According to the Washington Times, the “Deadpool” franchise was praised for including a same-sex couple in the recently released sequel. But “Wonder Woman” was criticized for not helping grow diversity.
“There have been several films in recent years that have erased a character’s queer identity as they moved from page to screen,” a report from the gay organizations’s yearly report read about LGBTQ representation in films.
“In 2017, Marvel’s Thor: Ragnarok and DC’s Wonder Woman both included characters who are queer in the source material, but did not include any on screen confirmation of their identities,” it added. “This must change going forward.”

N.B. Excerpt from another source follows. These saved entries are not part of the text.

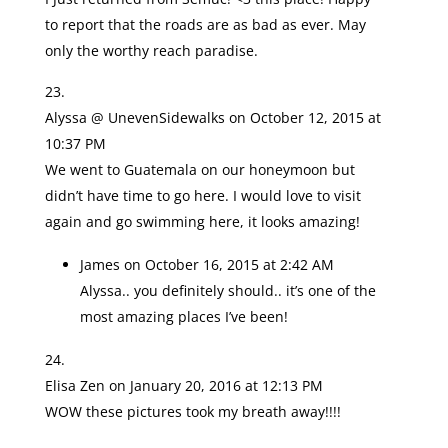
to report that the roads are as bad as ever. May
only the worthy reach paradise.
Alyssa @ UnevenSidewalks
on October 12, 2015 at
10:37 PM
We went to Guatemala on our honeymoon but
didn’t have time to go here. I would love to visit
again and go swimming here, it looks amazing!
James
on October 16, 2015 at 2:42 AM
Alyssa.. you definitely should.. it’s one of the
most amazing places I’ve been!
Elisa Zen
on January 20, 2016 at 12:13 PM
WOW these pictures took my breath away!!!!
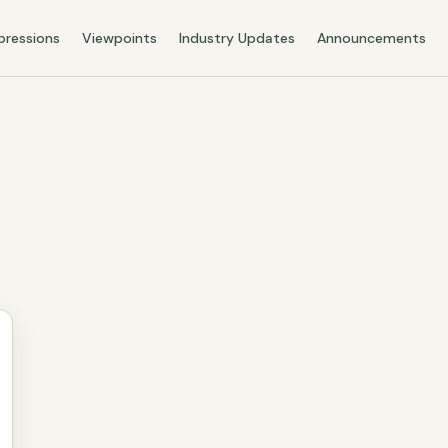
pressions
Viewpoints
Industry Updates
Announcements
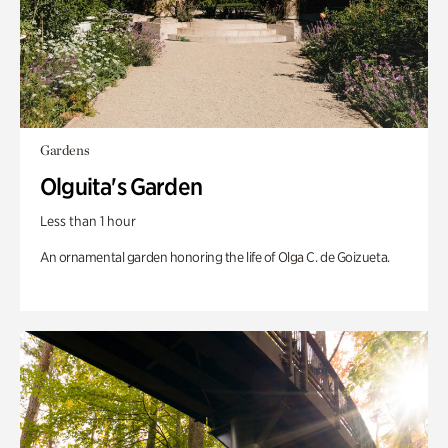
Gardens
Olguita's Garden
Less than 1 hour
An ornamental garden honoring the life of Olga C. de Goizueta.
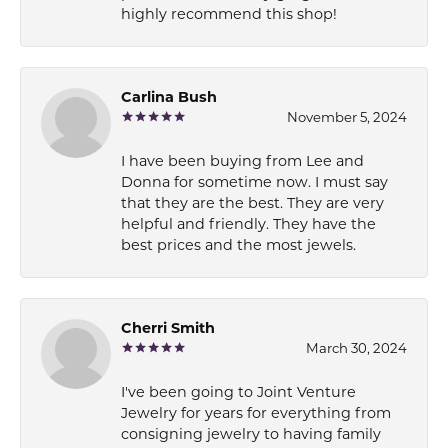
highly recommend this shop!
Carlina Bush
November 5, 2024
I have been buying from Lee and
Donna for sometime now. I must say
that they are the best. They are very
helpful and friendly. They have the
best prices and the most jewels.
Cherri Smith
March 30, 2024
I've been going to Joint Venture
Jewelry for years for everything from
consigning jewelry to having family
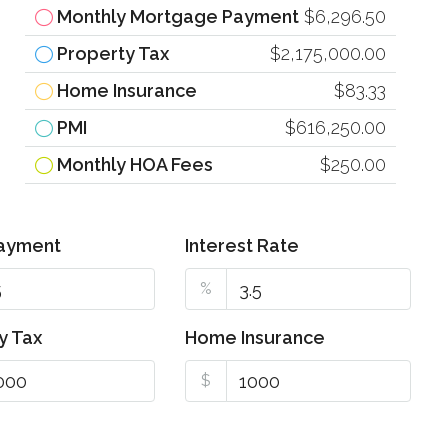
Monthly Mortgage Payment
$6,296.50
Property Tax
$2,175,000.00
Home Insurance
$83.33
PMI
$616,250.00
Monthly HOA Fees
$250.00
ayment
Interest Rate
%
y Tax
Home Insurance
$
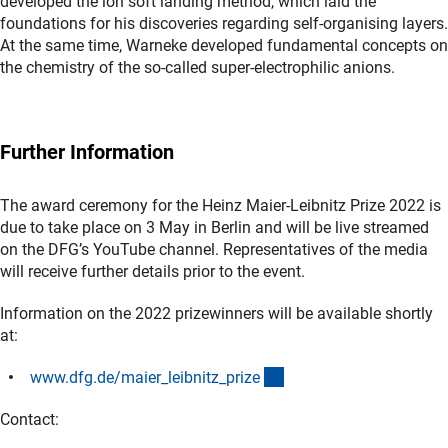
developed the ion soft landing method, which laid the
foundations for his discoveries regarding self-organising layers.
At the same time, Warneke developed fundamental concepts on
the chemistry of the so-called super-electrophilic anions.
Further Information
The award ceremony for the Heinz Maier-Leibnitz Prize 2022 is
due to take place on 3 May in Berlin and will be live streamed
on the DFG’s YouTube channel. Representatives of the media
will receive further details prior to the event.
Information on the 2022 prizewinners will be available shortly
at:
(interner Link)
www.dfg.de/maier_leibnitz_priz
e
Contact:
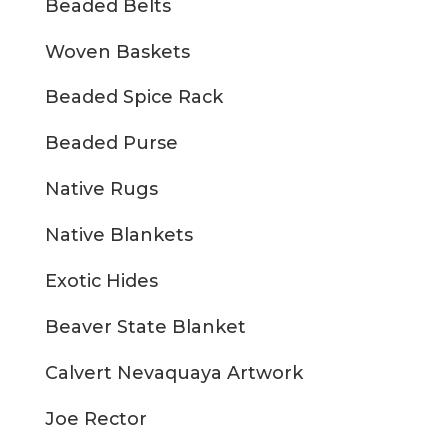
Beaded Belts
Woven Baskets
Beaded Spice Rack
Beaded Purse
Native Rugs
Native Blankets
Exotic Hides
Beaver State Blanket
Calvert Nevaquaya Artwork
Joe Rector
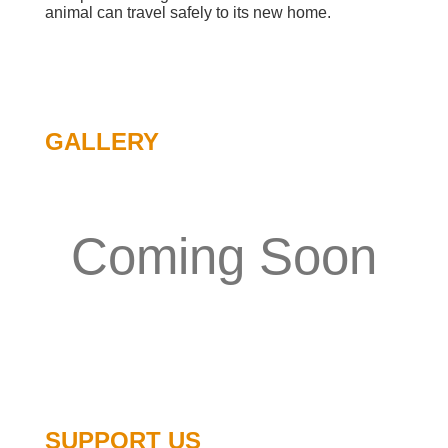
animal can travel safely to its new home.
GALLERY
Coming Soon
SUPPORT US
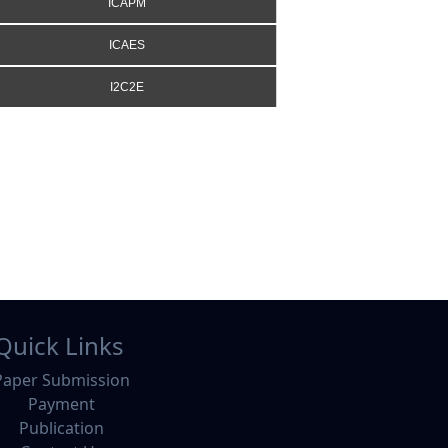
ICAPM
ICAES
I2C2E
Quick Links
Paper Submission
Payment
Publication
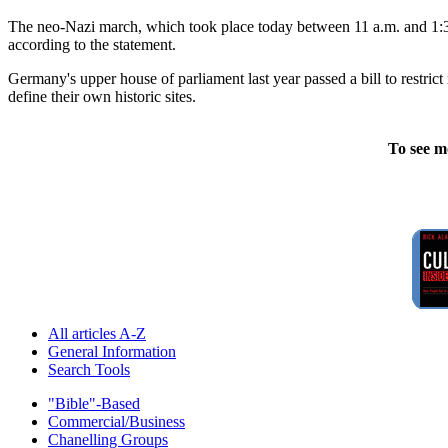
The neo-Nazi march, which took place today between 11 a.m. and 1:30 
according to the statement.
Germany's upper house of parliament last year passed a bill to restrict
define their own historic sites.
To see m
All articles A-Z
General Information
Search Tools
"Bible"-Based
Commercial/Business
Chanelling Groups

“With wildly successful films like Wonder Woman and Black Panther proving that audiences want to see diverse stories that haven’t been told before, there is simply no reason for major studios to have such low scores on the Studio Responsibility Index,” Sarah Kate Ellis, GLAAD President and CEO, explained.
“At a time when the entertainment industry is holding much needed discussions about inclusion, now is the time to ensure the industry takes meaningful action and incorporates LGBTQ stories and creators as among priorities areas for growing diversity,” she added.
The report also praised the changes that have been made to include more gay heroes in comic books and said that was just one more reason that the lack of diversity on the big screen was unacceptable.
“Though wide release films this year like Love, Simon, Annihilation, Blockers, and Negasonic and Yukio’s relationship in Deadpool 2, have raised the bar for LGBTQ images, studios must still do more to ensure that LGBTQ storylines and characters are included in fair and accurate ways,” Megan Townsend, Director of Entertainment Research and Analysis at GLAAD, said. “We hope that these films are the start of an upward trend of sustained progress, and not just a blip in the radar of next year’s SRI [Studio Responsibility Index].”